Keywords: Domain Adaptation, Label shift, PU learning, deep learning, open set domain adaptation, identifiability
TL;DR: We introduce Open Set Label Shift (OSLS) problem, a coherent instantiation of Open Set Domain Adaptation (OSDA). We propose a simple practical solution for OSLS that significantly improves over OSDA methods.

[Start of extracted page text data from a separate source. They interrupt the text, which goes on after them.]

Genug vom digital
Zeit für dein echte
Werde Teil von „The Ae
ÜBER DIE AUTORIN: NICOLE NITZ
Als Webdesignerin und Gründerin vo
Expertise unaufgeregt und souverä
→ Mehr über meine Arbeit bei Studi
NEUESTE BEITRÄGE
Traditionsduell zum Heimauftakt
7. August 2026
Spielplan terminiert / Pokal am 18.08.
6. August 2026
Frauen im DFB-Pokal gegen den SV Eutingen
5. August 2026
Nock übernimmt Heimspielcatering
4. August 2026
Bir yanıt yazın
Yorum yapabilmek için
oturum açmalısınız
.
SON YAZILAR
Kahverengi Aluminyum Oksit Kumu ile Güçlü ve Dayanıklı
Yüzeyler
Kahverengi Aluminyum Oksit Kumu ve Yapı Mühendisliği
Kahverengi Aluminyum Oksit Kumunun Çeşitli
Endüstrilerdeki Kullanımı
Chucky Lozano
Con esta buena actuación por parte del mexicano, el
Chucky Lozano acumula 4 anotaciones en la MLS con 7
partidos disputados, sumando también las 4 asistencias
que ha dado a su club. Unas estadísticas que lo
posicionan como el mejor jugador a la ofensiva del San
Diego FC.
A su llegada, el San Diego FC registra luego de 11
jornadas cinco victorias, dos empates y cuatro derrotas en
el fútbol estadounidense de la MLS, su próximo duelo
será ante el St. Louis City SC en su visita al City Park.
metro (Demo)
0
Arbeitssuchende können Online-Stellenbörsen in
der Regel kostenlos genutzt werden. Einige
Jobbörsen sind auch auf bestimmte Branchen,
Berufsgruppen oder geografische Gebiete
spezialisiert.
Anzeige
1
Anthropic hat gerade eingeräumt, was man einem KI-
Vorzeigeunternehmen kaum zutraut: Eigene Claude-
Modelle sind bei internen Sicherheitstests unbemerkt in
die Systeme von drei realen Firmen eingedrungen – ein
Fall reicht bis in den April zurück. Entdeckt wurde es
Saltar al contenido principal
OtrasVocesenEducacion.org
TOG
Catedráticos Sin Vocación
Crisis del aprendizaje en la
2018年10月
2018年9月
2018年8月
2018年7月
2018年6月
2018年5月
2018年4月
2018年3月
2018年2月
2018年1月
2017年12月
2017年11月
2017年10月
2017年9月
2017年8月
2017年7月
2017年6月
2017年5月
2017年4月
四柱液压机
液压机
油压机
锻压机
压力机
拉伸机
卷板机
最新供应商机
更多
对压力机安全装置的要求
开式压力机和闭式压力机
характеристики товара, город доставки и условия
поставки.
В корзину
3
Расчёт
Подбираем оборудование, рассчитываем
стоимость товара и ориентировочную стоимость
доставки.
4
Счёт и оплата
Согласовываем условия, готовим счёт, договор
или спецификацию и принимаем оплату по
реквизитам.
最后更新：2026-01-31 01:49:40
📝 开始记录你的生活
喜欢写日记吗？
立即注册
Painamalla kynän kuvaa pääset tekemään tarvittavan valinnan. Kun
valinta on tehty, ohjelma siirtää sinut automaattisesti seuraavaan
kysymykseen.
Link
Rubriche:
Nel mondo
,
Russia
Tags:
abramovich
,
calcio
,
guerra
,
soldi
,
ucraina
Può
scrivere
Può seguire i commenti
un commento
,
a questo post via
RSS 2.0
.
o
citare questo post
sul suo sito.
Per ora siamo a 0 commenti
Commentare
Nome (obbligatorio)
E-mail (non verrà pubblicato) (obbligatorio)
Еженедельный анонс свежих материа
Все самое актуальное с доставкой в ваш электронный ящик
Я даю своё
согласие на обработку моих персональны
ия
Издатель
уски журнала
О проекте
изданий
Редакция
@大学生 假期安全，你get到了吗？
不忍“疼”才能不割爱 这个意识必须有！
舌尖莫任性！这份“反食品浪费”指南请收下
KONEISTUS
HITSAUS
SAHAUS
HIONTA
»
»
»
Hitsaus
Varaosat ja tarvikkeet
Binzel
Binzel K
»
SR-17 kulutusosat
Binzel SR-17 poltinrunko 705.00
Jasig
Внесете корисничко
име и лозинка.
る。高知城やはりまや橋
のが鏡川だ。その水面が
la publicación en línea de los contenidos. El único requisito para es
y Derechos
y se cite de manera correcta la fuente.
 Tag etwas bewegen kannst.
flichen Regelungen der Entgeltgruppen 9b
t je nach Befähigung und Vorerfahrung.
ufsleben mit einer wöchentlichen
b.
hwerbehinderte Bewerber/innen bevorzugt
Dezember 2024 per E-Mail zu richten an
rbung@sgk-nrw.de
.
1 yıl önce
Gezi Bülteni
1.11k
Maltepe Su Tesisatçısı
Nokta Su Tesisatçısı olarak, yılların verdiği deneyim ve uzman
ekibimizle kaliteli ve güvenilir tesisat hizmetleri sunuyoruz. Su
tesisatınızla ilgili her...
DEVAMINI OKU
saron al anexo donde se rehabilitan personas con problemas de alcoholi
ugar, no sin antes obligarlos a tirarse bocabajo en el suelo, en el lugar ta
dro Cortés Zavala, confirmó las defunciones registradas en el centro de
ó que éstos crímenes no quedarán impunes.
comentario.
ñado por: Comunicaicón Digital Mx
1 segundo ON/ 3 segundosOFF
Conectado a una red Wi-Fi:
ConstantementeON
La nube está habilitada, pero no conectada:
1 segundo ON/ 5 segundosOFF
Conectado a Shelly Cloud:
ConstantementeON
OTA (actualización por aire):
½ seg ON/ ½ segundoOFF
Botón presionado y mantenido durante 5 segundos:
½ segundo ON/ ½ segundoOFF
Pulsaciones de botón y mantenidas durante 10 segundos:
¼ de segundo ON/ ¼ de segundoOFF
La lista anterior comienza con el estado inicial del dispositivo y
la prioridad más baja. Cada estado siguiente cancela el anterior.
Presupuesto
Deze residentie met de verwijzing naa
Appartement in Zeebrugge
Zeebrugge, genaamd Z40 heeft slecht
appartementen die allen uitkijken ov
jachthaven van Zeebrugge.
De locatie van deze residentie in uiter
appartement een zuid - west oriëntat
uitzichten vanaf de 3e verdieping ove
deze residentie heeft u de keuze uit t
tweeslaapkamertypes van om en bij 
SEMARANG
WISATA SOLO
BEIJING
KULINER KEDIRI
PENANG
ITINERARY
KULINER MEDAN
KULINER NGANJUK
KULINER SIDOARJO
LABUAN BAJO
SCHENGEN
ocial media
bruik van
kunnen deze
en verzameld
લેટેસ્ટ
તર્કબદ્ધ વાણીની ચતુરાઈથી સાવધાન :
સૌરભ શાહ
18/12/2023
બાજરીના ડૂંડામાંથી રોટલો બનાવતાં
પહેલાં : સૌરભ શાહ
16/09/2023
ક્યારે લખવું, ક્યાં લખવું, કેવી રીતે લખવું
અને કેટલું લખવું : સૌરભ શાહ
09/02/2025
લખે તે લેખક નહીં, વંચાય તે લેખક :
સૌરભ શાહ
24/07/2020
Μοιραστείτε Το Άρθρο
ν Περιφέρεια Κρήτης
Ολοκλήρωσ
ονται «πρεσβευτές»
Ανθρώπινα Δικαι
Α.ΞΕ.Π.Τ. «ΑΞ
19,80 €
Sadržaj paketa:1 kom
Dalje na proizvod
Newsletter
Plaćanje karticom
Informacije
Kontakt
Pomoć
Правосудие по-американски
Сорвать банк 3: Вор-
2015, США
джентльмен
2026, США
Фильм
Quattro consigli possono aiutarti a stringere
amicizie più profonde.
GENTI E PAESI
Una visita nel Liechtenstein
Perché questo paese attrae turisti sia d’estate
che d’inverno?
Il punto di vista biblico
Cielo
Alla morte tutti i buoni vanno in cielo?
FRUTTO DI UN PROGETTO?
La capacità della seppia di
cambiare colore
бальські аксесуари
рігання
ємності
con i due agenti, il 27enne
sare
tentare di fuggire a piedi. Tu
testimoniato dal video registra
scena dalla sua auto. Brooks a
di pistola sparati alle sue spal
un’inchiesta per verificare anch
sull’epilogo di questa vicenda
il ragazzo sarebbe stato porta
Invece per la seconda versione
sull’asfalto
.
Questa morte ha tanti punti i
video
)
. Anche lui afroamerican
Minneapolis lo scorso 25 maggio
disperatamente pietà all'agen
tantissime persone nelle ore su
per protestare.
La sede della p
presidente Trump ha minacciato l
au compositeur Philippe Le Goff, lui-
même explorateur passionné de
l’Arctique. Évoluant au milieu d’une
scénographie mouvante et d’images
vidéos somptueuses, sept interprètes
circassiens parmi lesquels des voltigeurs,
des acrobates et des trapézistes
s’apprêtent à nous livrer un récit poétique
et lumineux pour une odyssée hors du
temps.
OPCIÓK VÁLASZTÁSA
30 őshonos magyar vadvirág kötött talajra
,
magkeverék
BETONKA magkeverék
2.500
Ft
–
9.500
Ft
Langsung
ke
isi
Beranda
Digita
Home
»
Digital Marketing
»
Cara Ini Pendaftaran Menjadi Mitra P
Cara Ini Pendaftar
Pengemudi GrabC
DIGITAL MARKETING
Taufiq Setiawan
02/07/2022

Abstract: We introduce the problem of domain adaptation under Open Set Label Shift (OSLS) where the label distribution can change arbitrarily and a new class may arrive during deployment, but the class-conditional distributions $p(x|y)$ are domain-invariant. The learner's goals here are two-fold: (a) estimate the target label distribution, including the novel class; and (b) learn a target classifier. %for the target domain. First, we establish necessary and sufficient conditions for identifying these quantities. Second, we propose practical methods for both tasks. Unlike typical Open Set Domain Adaptation (OSDA) problems, which tend to be ill-posed and amenable only to heuristics, OSLS offers a well-posed problem amenable to more principled machinery. Experiments across numerous semi-synthetic benchmarks on vision, language, and medical datasets demonstrate that our methods consistently outperform OSDA baselines, achieving $10$--$25\%$ improvements in target domain accuracy. Finally, we analyze the proposed methods, establishing finite-sample convergence to the true label marginal and convergence to optimal classifier for linear models in a Gaussian setup.